Marcus currently owns 200 songs in his iTunes collection. Every month, he adds 15 new songs. Write a formula for the number of songs, N, in his iTunes collection as a function of the number of months, m. How many songs will he own in a year?

The initial value for this function is 200, since he currently owns 200 songs, so $N(0)=200$. The number of songs increases by 15 songs per month, so the rate of change is 15 songs per month. With this information, we can write the formula:

$$N(m)=15m+200.$$

$N(m)$ is an increasing linear function.

With this formula we can predict how many songs he will have in 1 year (12 months):

$$N(12)=15(12)+200=180+200=380.$$

Marcus will have 380 songs in 12 months.

If you earn \$30,000 per year and you spend \$29,000 per year write an equation for the amount of money you save after y years, if you start with nothing. “The most important thing, spend less than you earn!²”

Graph the equation of the line $$f(x) = \frac{1}{3}x -2.$$

Now we have some options for how we want to graph this. We could use transformations, but we could also use what we know about the $f(x)=mx+b$ form of a line.

Here, we know the $y$-intercept is -2, and the slope is $\frac{1}{3}.$ So, we could start at the point -2 on the $y$-axis, and then find another point by going up 1 and over 3, since the slope describes the rise over the run. Connect those points, and we have the graph of our line!

A straight line through the point (0,-2). From that point is an arrow pointing up which says up one. From the end of that arrow is another arrow pointing right which says over 3, leading to the point (3,-1) which also lies on the line.

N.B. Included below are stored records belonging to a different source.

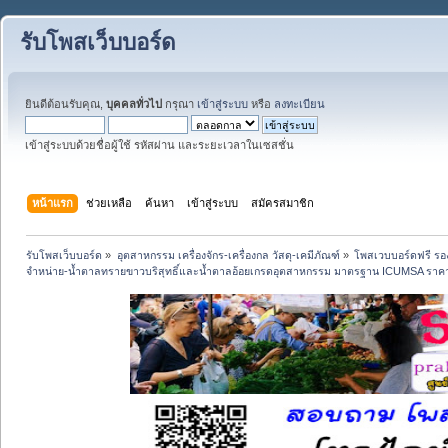
รับโพสเว็บบอร์ด
ยินดีต้อนรับคุณ,
บุคคลทั่วไป
กรุณา
เข้าสู่ระบบ
หรือ
ลงทะเบียน
เข้าสู่ระบบด้วยชื่อผู้ใช้ รหัสผ่าน และระยะเวลาในเซสชั่น
หน้าแรก
ช่วยเหลือ
ค้นหา
เข้าสู่ระบบ
สมัครสมาชิก
รับโพสเว็บบอร์ด
»
อุตสาหกรรม เครื่องจักร-เครื่องกล วัสดุ-เคมีภัณฑ์
»
โพสเวบบอร์ดฟรี รอง
จำหน่าย-น้ำตาลทรายขาวบริสุทธิ์และน้ำตาลอ้อยเกรดอุตสาหกรรม มาตรฐาน ICUMSA ราคา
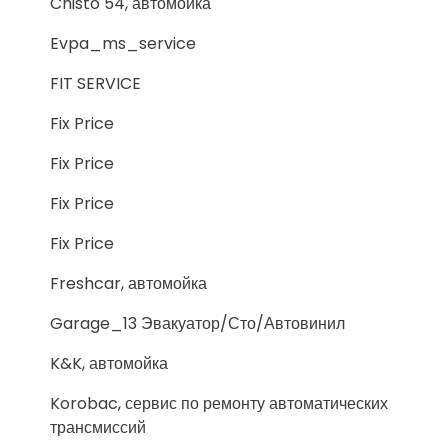
Chisto 54, автомойка
Evpa_ms_service
FIT SERVICE
Fix Price
Fix Price
Fix Price
Fix Price
Freshcar, автомойка
Garage_13 Эвакуатор/Сто/Автовинил
K&K, автомойка
Korobac, сервис по ремонту автоматических
трансмиссий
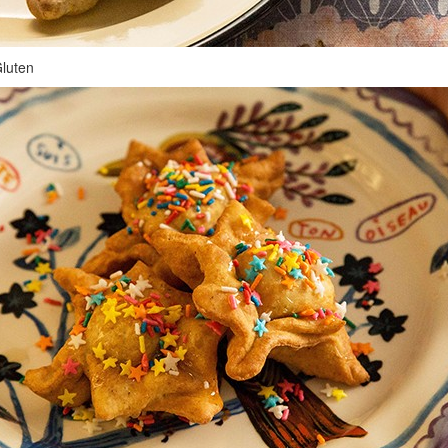
Gluten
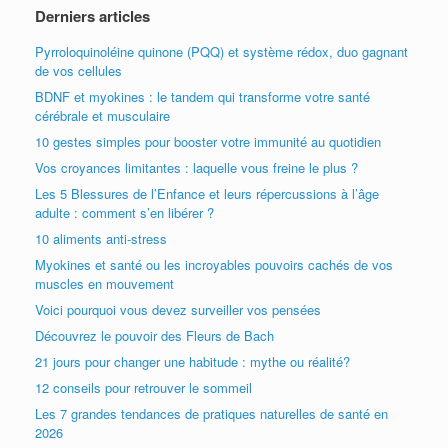
Derniers articles
Pyrroloquinoléine quinone (PQQ) et système rédox, duo gagnant
de vos cellules
BDNF et myokines : le tandem qui transforme votre santé
cérébrale et musculaire
10 gestes simples pour booster votre immunité au quotidien
Vos croyances limitantes : laquelle vous freine le plus ?
Les 5 Blessures de l’Enfance et leurs répercussions à l’âge
adulte : comment s’en libérer ?
10 aliments anti-stress
Myokines et santé ou les incroyables pouvoirs cachés de vos
muscles en mouvement
Voici pourquoi vous devez surveiller vos pensées
Découvrez le pouvoir des Fleurs de Bach
21 jours pour changer une habitude : mythe ou réalité?
12 conseils pour retrouver le sommeil
Les 7 grandes tendances de pratiques naturelles de santé en
2026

We can now find the rate of change given two input-output pairs, and can write an equation for a linear function once we have the rate of change and initial value. There is another format of the equation of a line that can also be helpful if we know the slope of the line and a point which lies on the line.

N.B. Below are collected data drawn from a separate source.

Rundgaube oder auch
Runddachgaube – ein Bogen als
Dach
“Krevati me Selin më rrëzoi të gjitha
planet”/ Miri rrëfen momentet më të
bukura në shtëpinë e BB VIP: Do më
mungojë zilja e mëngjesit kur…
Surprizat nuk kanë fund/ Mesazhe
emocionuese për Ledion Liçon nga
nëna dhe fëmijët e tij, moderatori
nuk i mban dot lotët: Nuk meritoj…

Point-Slope Form and the Toolkit Linear Function

Point-Slope form of a Linear Function

If a line passes through the point $(c, d)$ and has slope $m$, then an equation for the line is

$$f(x)=m(x−c)+d.$$

The point-slope form of a linear equation is directly connected to transformations. We can think of this as a linear equation where the “starting point” (0,0) has be shifted c units to the right or left, and d units up or down. Then the graph is vertically stretched by the slope, $m$.

In fact, let’s take a moment to create a toolkit linear function that we can use to think about these transformations.

Toolkit Linear Function

The “toolkit” linear function is

$$f(x)=x.$$

It is sometimes called the “identity” function.

This function passes through the points

$x $	$ f(x)$
$-2 $	$ -2$
$-1 $	$ -1$
$0 $	$ 0$
$1 $	$ 1$
$2 $	$ 2$

And its graph is a straight, constantly increasing line.

An increasing straight line passing through negative 1 comma negative 1, 0 comma 0 and 1 comma 1

Features of the toolkit linear function

Intercepts: The $x$ and $y$ intercept is (0,0)
Domain: $(-\infty,\infty)$
Range: $(-\infty,\infty)$
End behavior: As $x\to\infty, f(x)\to\infty$ and as $x\to -\infty, f(x)\to- \infty$
Increasing on $(-\infty,\infty)$
Origin symmetry (odd)

Graph the equation of the line $g(x) = -3(x+1)-2$.

We’ll take this from two points of view: transformations of the toolkit, and the point-slope form of the equation.

First, if we want to use transformation techniques, we want to identify the parent function. This means, we want to decide, what structure is the input a part of? Here, our input $x$ isn’t really a part of anything special (not in a power, or a root, or anything like that). Our parent function is the linear function, $f(x)=x.$

Our transformed function, $g,$ can then be written as $$g(x) = af(bx+c)+d$$ $$=-3(x+1)-2.$$

From this, we see that $a=-3, c=1,$ and $d=2.$ This means our toolkit function will be shifted left 1, flipped around the x-axis and vertically stretched by 3, and shifted down 2.

Apply c Apply a Apply d

$x-1$	$\leftarrow x$	$f(x)=x \rightarrow$	$-3\cdot y \rightarrow$	$y-2$
$-2-1=-3$	$-2$	$-2$	$-3\cdot-2=6$	$6-2=4$
$-1-1=-2$	$-1$	$-1$	$-3\cdot-1=3$	$3-2=1$
$-0-1=-1$	$0$	$0$	$-3\cdot 0=0$	$0-2=-2$
$1-1=0$	$1$	$1$	$-3\cdot 1=-3$	$-3-2=-5$
$2-1=1$	$2$	$2$	$-3\cdot 2=-6$	$-6-2=-8$

Show final points

$x $	$ g(x)$
$-3 $	$ 4 $
$-2 $	$ 1$
$-1 $	$ -2$
$0 $	$ -5$
$1 $	$ -8$

Perhaps, though, things would be more simple if we considered the format of the equation and what it tells us about the line.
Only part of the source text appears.